Monday, August 20, 2012

From U Hospital of Buenos Aires: High-grade cervical neoplasia during pregnancy

http://www.ncbi.nlm.nih.gov/pubmed/22880637


 2012 Aug 10. doi: 10.1111/j.1600-0412.2012.01521.x. [Epub ahead of print]

High-grade cervical neoplasia during pregnancy: diagnosis, management and postpartum findings.

Source

Lower Genital Tract Clinic, Obstetrics Division, Department of Gynecology, Hospital de Clínicas "José de San Martín", University Hospital of Buenos Aires, Buenos Aires, Argentina.

Abstract

Objectives. To study the prevalence of high-grade cervical intraepithelial neoplasia (CIN 2-3) during pregnancy and compare the rates of persistence, progression and regression of CIN 2-3 by colposcopically guided biopsy during pregnancy with respect to the postpartum period. Also to assess biopsy results during pregnancy and postpartum in relation to histopathology after treatment of lesions. 
Population.
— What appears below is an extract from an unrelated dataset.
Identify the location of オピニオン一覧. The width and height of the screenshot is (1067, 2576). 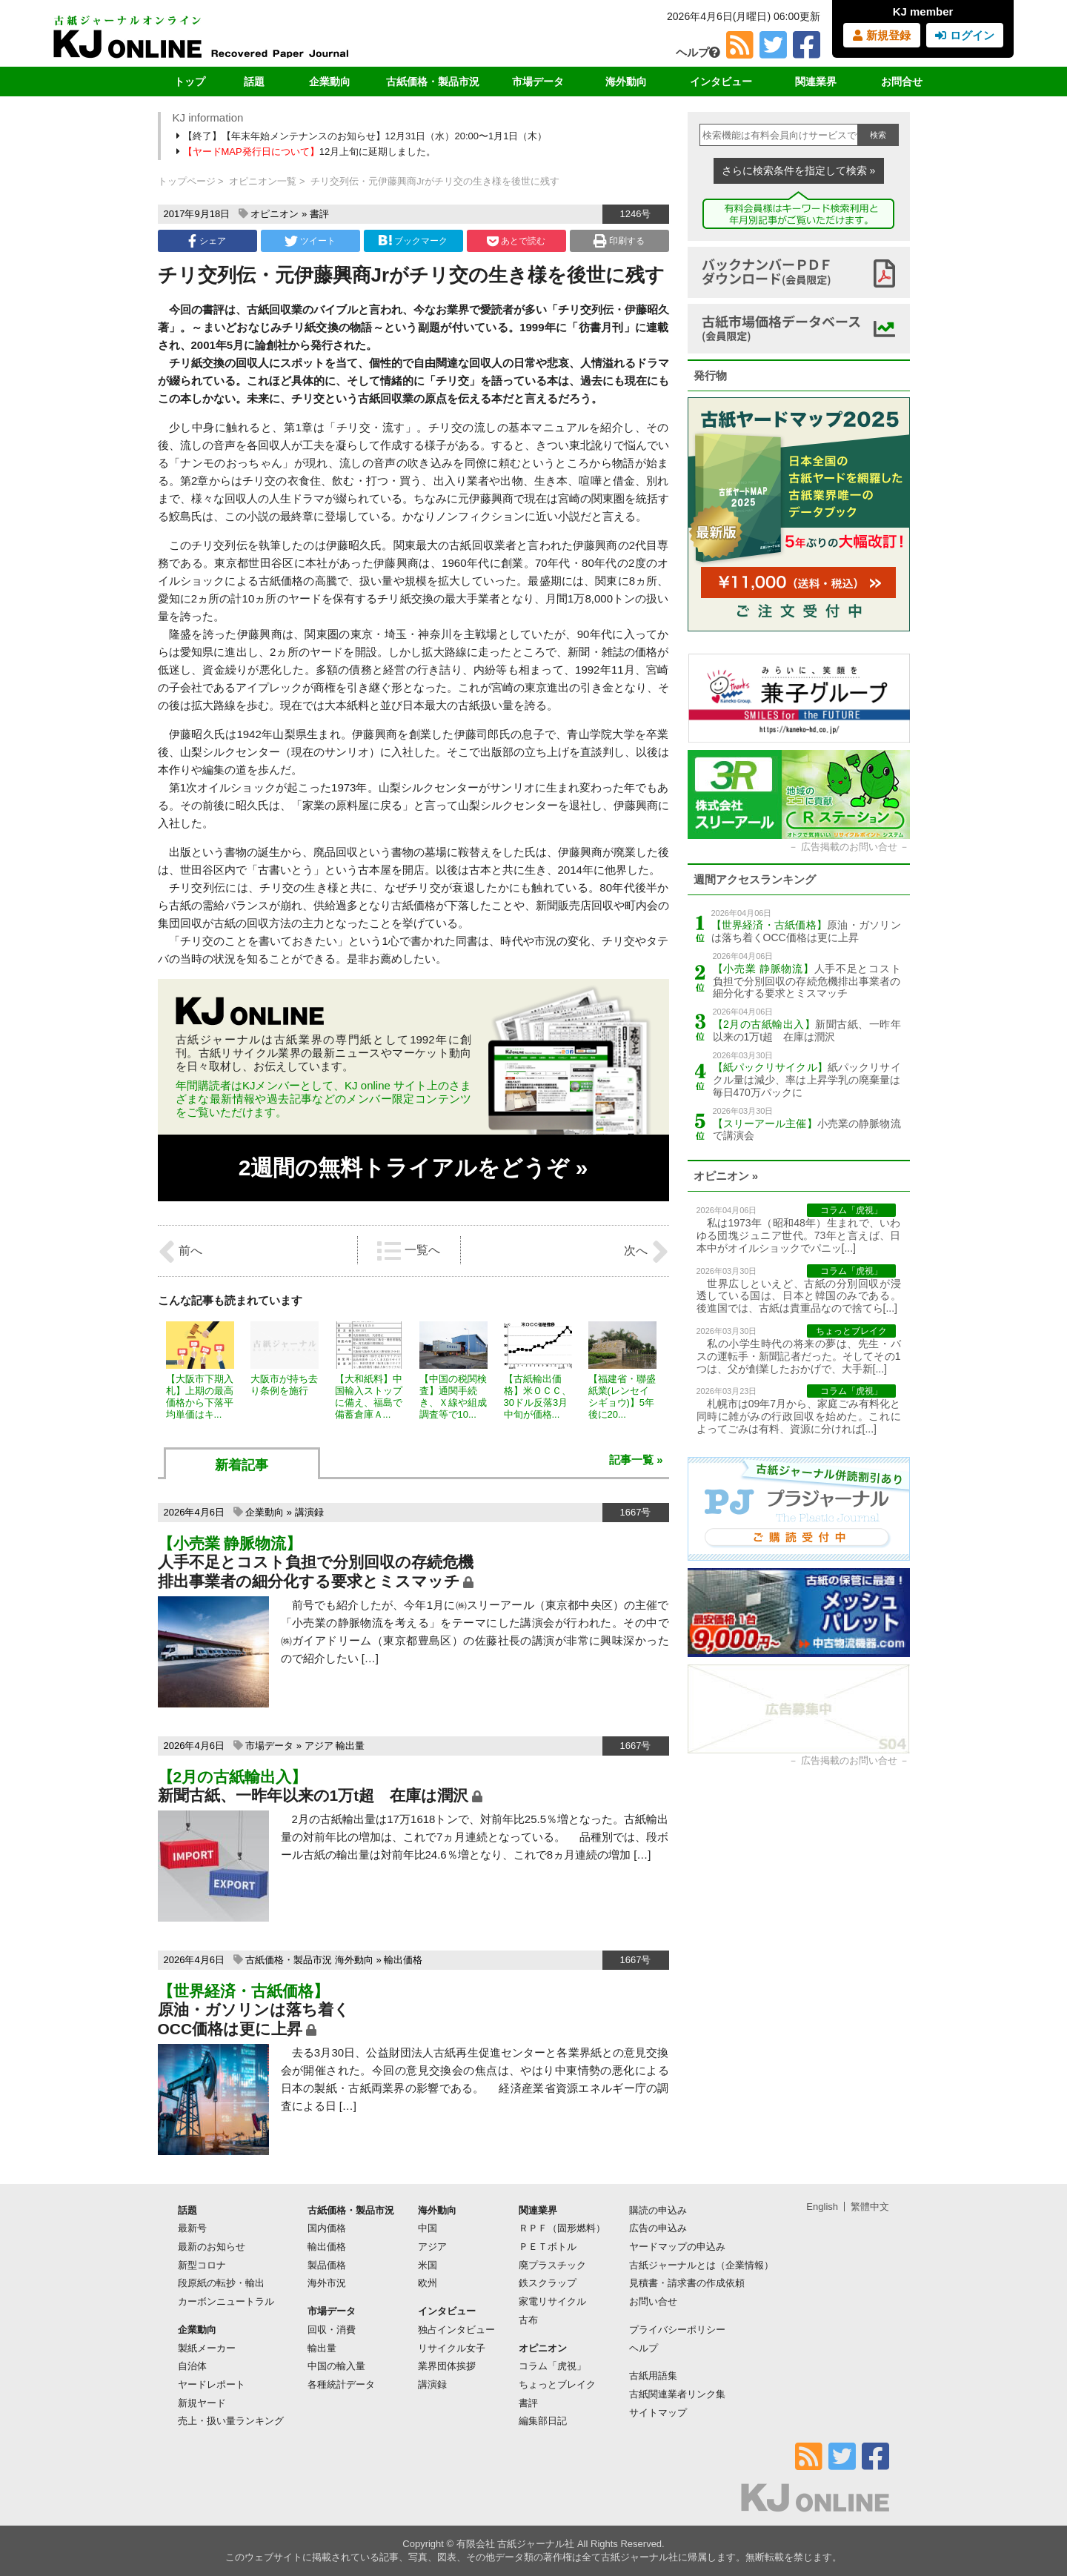
(262, 181).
Pregnant women with a histological diagnosis of CIN 2-3 confirmed by colposcopically guided biopsy during pregnancy. 
Methods. Between 1989 and 2008, 11700 pregnant women had cytologic and simultaneous colposcopic examinations during pregnancy. A colposcopically guided biopsy was performed when colposcopically suspicious high-grade lesions were detected, regardless of cytological results. Women with a histopathological diagnosis of CIN 2-3 during pregnancy were re-evaluated by colposcopically guided biopsy and treated during the postpartum period. 
Results. CIN 2-3 was diagnosed in 56 of 11700 (0.48%) pregnant women by biopsy. Thirty women complying with the protocol were assessed postpartum by histopathological studies, of whom 70% exhibited persistence, 13.3% progression and 16.7% regression of CIN 2-3. Twenty-nine were diagnosed by conization and one by colposcopically guided biopsy during the postpartum period, which revealed invasive cervical carcinoma. 
Conclusions. Due to the high rates of CIN 2-3 persistence during the postpartum period, we suggest that all patients in whom CIN 2-3 was diagnosed during pregnancy are biopsied and eventually treated during the postpartum period, with at least a two-year follow-up control to prevent lesion recurrence.